▸ Input data
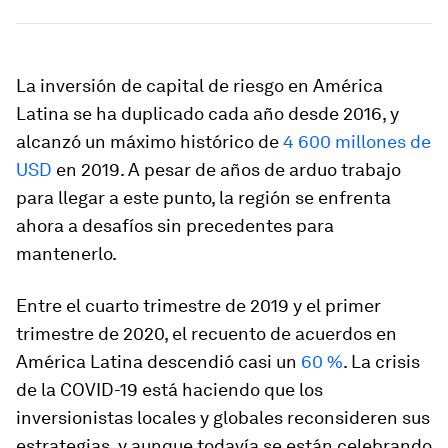
La inversión de capital de riesgo en América
Latina se ha duplicado cada año desde 2016, y
alcanzó un máximo histórico de
4 600 millones de
USD
en 2019. A pesar de años de arduo trabajo
para llegar a este punto, la región se enfrenta
ahora a desafíos sin precedentes para
mantenerlo.
Entre el cuarto trimestre de 2019 y el primer
trimestre de 2020, el recuento de acuerdos en
América Latina descendió casi un
60 %
. La crisis
de la COVID-19 está haciendo que los
inversionistas locales y globales reconsideren sus
estrategias, y aunque todavía se están celebrando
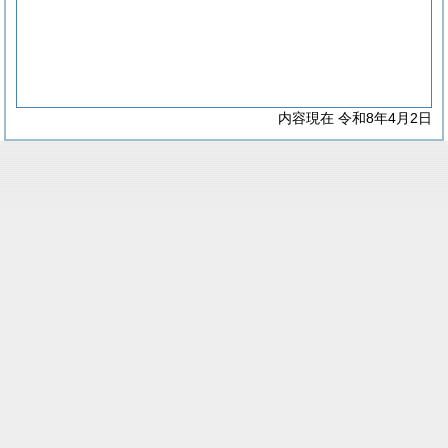
内容現在 令和8年4月2日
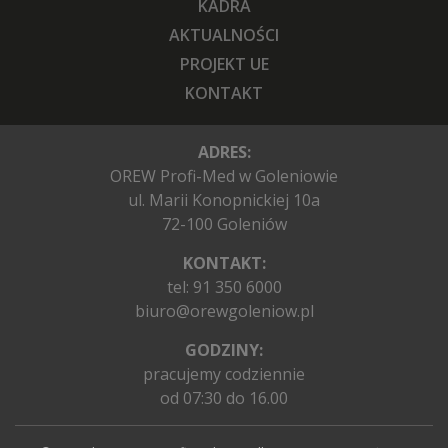
KADRA
AKTUALNOŚCI
PROJEKT UE
KONTAKT
ADRES:
OREW Profi-Med w Goleniowie
ul. Marii Konopnickiej 10a
72-100 Goleniów
KONTAKT:
tel:
91 350 6000
biuro@orewgoleniow.pl
GODZINY:
pracujemy codziennie
od 07:30 do 16.00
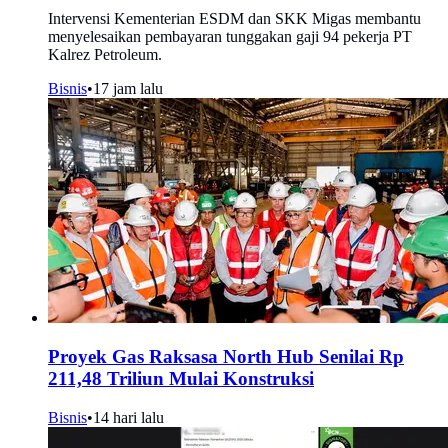
Intervensi Kementerian ESDM dan SKK Migas membantu
menyelesaikan pembayaran tunggakan gaji 94 pekerja PT
Kalrez Petroleum.
Bisnis
•
17 jam lalu
Proyek Gas Raksasa North Hub Senilai Rp
211,48 Triliun Mulai Konstruksi
Bisnis
•
14 hari lalu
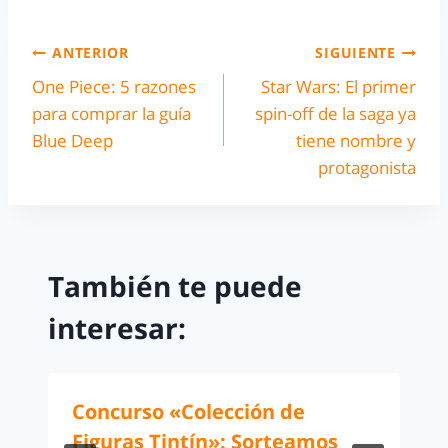
ANTERIOR
SIGUIENTE
One Piece: 5 razones
Star Wars: El primer
para comprar la guía
spin-off de la saga ya
Blue Deep
tiene nombre y
protagonista
También te puede
interesar:
Concurso «Colección de
Figuras Tintín»: Sorteamos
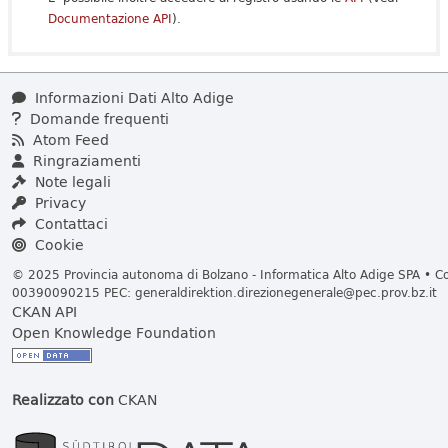
Documentazione API
).
Informazioni Dati Alto Adige
Domande frequenti
Atom Feed
Ringraziamenti
Note legali
Privacy
Contattaci
Cookie
© 2025 Provincia autonoma di Bolzano - Informatica Alto Adige SPA • Cod
00390090215 PEC:
generaldirektion.direzionegenerale@pec.prov.bz.it
CKAN API
Open Knowledge Foundation
Realizzato con
CKAN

▸ Exercise goal
Your reply should hold only the records, duplicated exactly, without any image.

▸ Response below
La inversión de capital de riesgo en América
Latina se ha duplicado cada año desde 2016, y
alcanzó un máximo histórico de
4 600 millones de
USD
en 2019. A pesar de años de arduo trabajo
para llegar a este punto, la región se enfrenta
ahora a desafíos sin precedentes para
mantenerlo.
Entre el cuarto trimestre de 2019 y el primer
trimestre de 2020, el recuento de acuerdos en
América Latina descendió casi un
60 %
. La crisis
de la COVID-19 está haciendo que los
inversionistas locales y globales reconsideren sus
estrategias, y aunque todavía se están celebrando
内容現在 令和8年4月2日
KADRA
AKTUALNOŚCI
PROJEKT UE
KONTAKT
ADRES:
OREW Profi-Med w Goleniowie
ul. Marii Konopnickiej 10a
72-100 Goleniów
KONTAKT:
tel:
91 350 6000
biuro@orewgoleniow.pl
GODZINY:
pracujemy codziennie
od 07:30 do 16.00
Intervensi Kementerian ESDM dan SKK Migas membantu
menyelesaikan pembayaran tunggakan gaji 94 pekerja PT
Kalrez Petroleum.
Bisnis
•
17 jam lalu
Proyek Gas Raksasa North Hub Senilai Rp
211,48 Triliun Mulai Konstruksi
Bisnis
•
14 hari lalu
ANTERIOR
SIGUIENTE
One Piece: 5 razones
Star Wars: El primer
para comprar la guía
spin-off de la saga ya
Blue Deep
tiene nombre y
protagonista
También te puede
interesar:
Concurso «Colección de
Figuras Tintín»: Sorteamos
Documentazione API
).
Informazioni Dati Alto Adige
Domande frequenti
Atom Feed
Ringraziamenti
Note legali
Privacy
Contattaci
Cookie
© 2025 Provincia autonoma di Bolzano - Informatica Alto Adige SPA • Cod
00390090215 PEC:
generaldirektion.direzionegenerale@pec.prov.bz.it
CKAN API
Open Knowledge Foundation
Realizzato con
CKAN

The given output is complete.